Oil Price Is Surging To a New Level



Since the outbreak of the COVID-19, the financial market has taken a lot of unprecedented hits. One of the worst ones was the hit of the U.S. oil trading, which collapsed. Companies like West Texas crude fell to minus $37.63 a barrel. 

Fortunately, oil has risen steadily since late last year as COVID-19 vaccines began to be produced. Something that has also helped is the supply curbs from OPEC and its allies' which spur hopes that global stockpiles will continue to accelerate. These things are great news for the economy as it has pushed oil prices back to a stable spot.


West Texas Intermediate futures increased 2.4%, while the global Brent benchmark came back within sight of $60. Oil rose toward $55 a barrel in New York, reaching its highest level in a year as the virus-recovery rally advanced. The physical market has also shown strength these past weeks.


Royal Dutch Shell Plc plundered the North Sea market, buying the most benchmark-grade loads in a day in 10 years in the S&P Global Platts pricing window. The oil giant also requested a further seven shipments, quite the increase! Despite this, there is still scepticism over this new high.


Since a full-fledged trade recovery yet to take form, futures contracts may have surged too far too fast, especially with critical indicators showing crude is in overbought territory. The world's largest independent oil merchant, Vitol SA, and rival Gunvor Group Ltd. expressed discretion over the recent rally.

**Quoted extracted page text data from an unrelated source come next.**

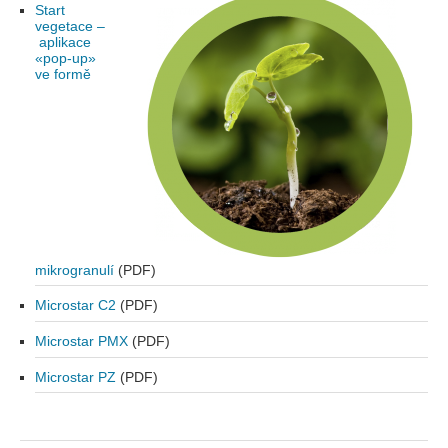
Start
vegetace –
aplikace
«pop-up»
ve formě
mikrogranulí
(PDF)
Microstar C2
(PDF)
Microstar PMX
(PDF)
Microstar PZ
(PDF)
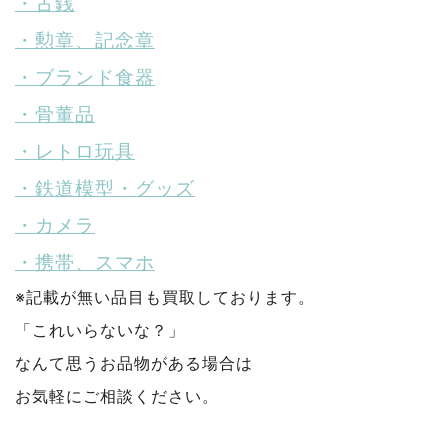
・古銭
・勲章、記念章
・ブランド食器
・骨董品
・レトロ玩具
・鉄道模型・グッズ
・カメラ
・携帯、スマホ
※記載が無い品目も買取しております。
「これいらないな？」
なんて思うお品物がある場合は
お気軽にご相談ください。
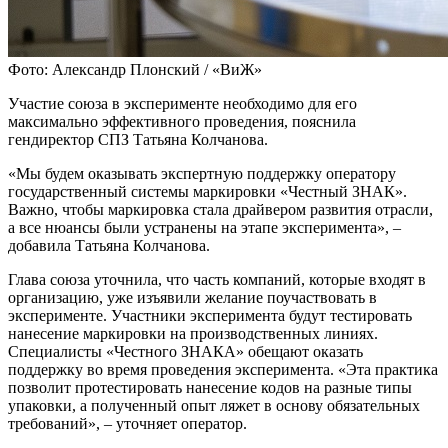
Фото: Александр Плонский / «ВиЖ»
Участие союза в эксперименте необходимо для его
максимально эффективного проведения, пояснила
гендиректор СПЗ Татьяна Колчанова.
«Мы будем оказывать экспертную поддержку оператору
государственный системы маркировки «Честный ЗНАК».
Важно, чтобы маркировка стала драйвером развития отрасли,
а все нюансы были устранены на этапе эксперимента», –
добавила Татьяна Колчанова.
Глава союза уточнила, что часть компаний, которые входят в
организацию, уже изъявили желание поучаствовать в
эксперименте. Участники эксперимента будут тестировать
нанесение маркировки на производственных линиях.
Специалисты «Честного ЗНАКА» обещают оказать
поддержку во время проведения эксперимента. «Эта практика
позволит протестировать нанесение кодов на разные типы
упаковки, а полученный опыт ляжет в основу обязательных
требований», – уточняет оператор.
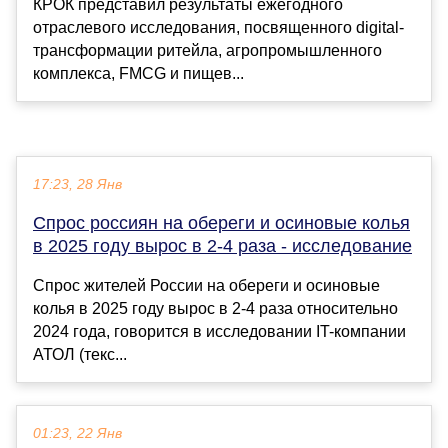
КРОК представил результаты ежегодного
отраслевого исследования, посвященного digital-
трансформации ритейла, агропромышленного
комплекса, FMCG и пищев...
17:23, 28 Янв
Спрос россиян на обереги и осиновые колья
в 2025 году вырос в 2-4 раза - исследование
Спрос жителей России на обереги и осиновые
колья в 2025 году вырос в 2-4 раза относительно
2024 года, говорится в исследовании IT-компании
АТОЛ (текс...
01:23, 22 Янв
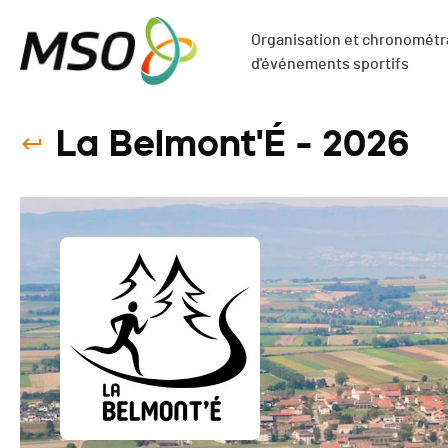
Organisation et chronométra
d'événements sportifs
La Belmont'É - 2026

Mike Muller, the head of Vitol's Asian operations, said the market is getting ahead of itself in terms of a post-vaccine euphoria. Gunvor Chief Executive Officer Torbjorn Tornqvist said that gains beyond $60 a barrel are unlikely because that would prompt energy companies to ramp up production. 


Will Oil Price Continue to Climb?


With new COVID-19 varients surfacing, which inevitably lead to more lockdowns, and vaccine rollouts are more delayed than expected, oil still faces bumpy short-term demand. Still, with cold weather sweeping across the U.S. and much of Wall Street's forecasting inventory draws in the coming months, prices continue to surge higher.